Aussi, l’ouverture effective des hostilités, bien qu’elle eût lieu dans le nord de l’Europe, trop loin à son goût, lui avait-elle redonné du cœur à l’ouvrage. Il clamait à qui voulait l’entendre, « avec la pile que les Alliés sont en train de mettre à Hitler du côté de Narvik, ça ne va pas durer longtemps », et comme il estimait que cette affaire était close, il pouvait se concentrer de nouveau sur ses sujets favoris de mécontentement : l’inflation, la censure des quotidiens, les jours sans apéritif, la planque des affectés spéciaux, l’autoritarisme des chefs d’îlot (et principalement de cette baderne de Froberville), les horaires du couvre-feu, le prix du charbon, rien ne trouvait grâce à ses yeux, à l’exception de la stratégie du général Gamelin qu’il jugeait imparable.
– S’ils viennent, ce sera par la Belgique, c’est prévu. Et là, je peux vous dire qu’on les attend !
Louise, qui portait des assiettes de poireaux vinaigrette et de pieds paquets, aperçut la moue dubitative d’un consommateur qui murmurait :
– Prévu, prévu…
– M’enfin ! hurla M. Jules en revenant vers le zinc.
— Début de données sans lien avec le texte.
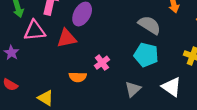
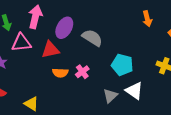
gray semicircle: (149, 25) -> (92, 38), moved
orange semicircle: (78, 77) -> (60, 73), moved
white triangle: (172, 87) -> (134, 91), moved

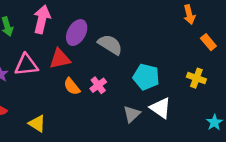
orange arrow: (147, 19) -> (189, 15), moved
pink triangle: (21, 43) -> (26, 65), moved
orange semicircle: (60, 73) -> (72, 86), turned 49

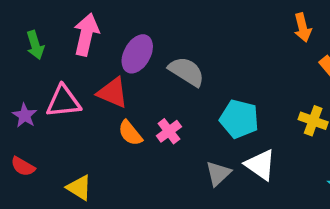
red triangle: (60, 59) -> (113, 93), turned 35

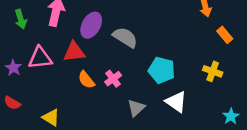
red triangle: (113, 93) -> (74, 52), turned -30
gray triangle: (218, 174) -> (136, 108), moved

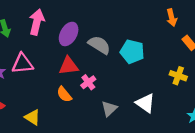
red triangle: (74, 52) -> (69, 66), moved
cyan pentagon: (162, 70) -> (132, 52), moved
orange semicircle: (86, 80) -> (64, 94), moved

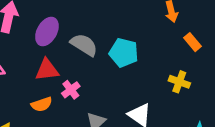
orange semicircle: (64, 94) -> (42, 104), turned -70

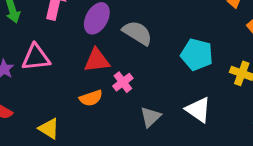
cyan pentagon: (124, 53) -> (197, 55), moved

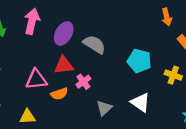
pink triangle: (36, 57) -> (36, 79), moved
yellow triangle: (49, 129) -> (27, 117), turned -35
Par où tu veux qu’ils arrivent ?
D’une main, il rassembla les présentoirs d’œufs durs.
– Là, t’as les Ardennes : infranchissables !
Avec son torchon humide, il traça un grand arc de cercle.
– Là, t’as la ligne Maginot : infranchissable ! Alors, d’où tu veux qu’ils viennent ? Reste que la Belgique !
Sa démonstration achevée, il se replia vers la cuisine en bougonnant.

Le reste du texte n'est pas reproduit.